*** Opening DATA FOR REVIEW ***
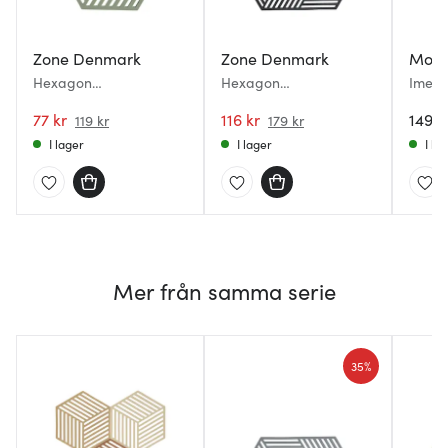
Zone Denmark
Zone Denmark
Mode
Hexagon
Hexagon
Ime G
Grytunderlägg 16 cm
Grytunderlägg 24 cm
Sexka
Rosemary
77 kr
Black
116 kr
149 k
119 kr
179 kr
I lager
I lager
I la
Mer från samma serie
35%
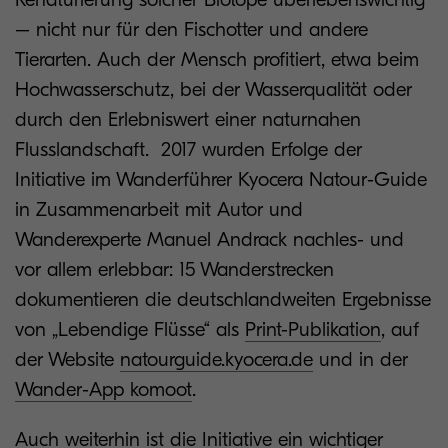
– nicht nur für den Fischotter und andere
Tierarten. Auch der Mensch profitiert, etwa beim
Hochwasserschutz, bei der Wasserqualität oder
durch den Erlebniswert einer naturnahen
Flusslandschaft. 2017 wurden Erfolge der
Initiative im Wanderführer Kyocera Natour-Guide
in Zusammenarbeit mit Autor und
Wanderexperte Manuel Andrack nachles- und
vor allem erlebbar: 15 Wanderstrecken
dokumentieren die deutschlandweiten Ergebnisse
von „Lebendige Flüsse“ als
Print-Publikation
, auf
der Website
natourguide.kyocera.de
und in der
Wander-App komoot
.
Auch weiterhin ist die Initiative ein wichtiger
*** Closing DATA FOR REVIEW ***
WORK TO BE COMPLETED: Leaving the pictures out, reproduce the entries above exactly.

RESULT OF THE EXERCISE:
Zone Denmark
Zone Denmark
Mode
Hexagon
Hexagon
Ime G
Grytunderlägg 16 cm
Grytunderlägg 24 cm
Sexka
Rosemary
77 kr
Black
116 kr
149 k
119 kr
179 kr
I lager
I lager
I la
Mer från samma serie
35%
– nicht nur für den Fischotter und andere
Tierarten. Auch der Mensch profitiert, etwa beim
Hochwasserschutz, bei der Wasserqualität oder
durch den Erlebniswert einer naturnahen
Flusslandschaft. 2017 wurden Erfolge der
Initiative im Wanderführer Kyocera Natour-Guide
in Zusammenarbeit mit Autor und
Wanderexperte Manuel Andrack nachles- und
vor allem erlebbar: 15 Wanderstrecken
dokumentieren die deutschlandweiten Ergebnisse
von „Lebendige Flüsse“ als
Print-Publikation
, auf
der Website
natourguide.kyocera.de
und in der
Wander-App komoot
.
Auch weiterhin ist die Initiative ein wichtiger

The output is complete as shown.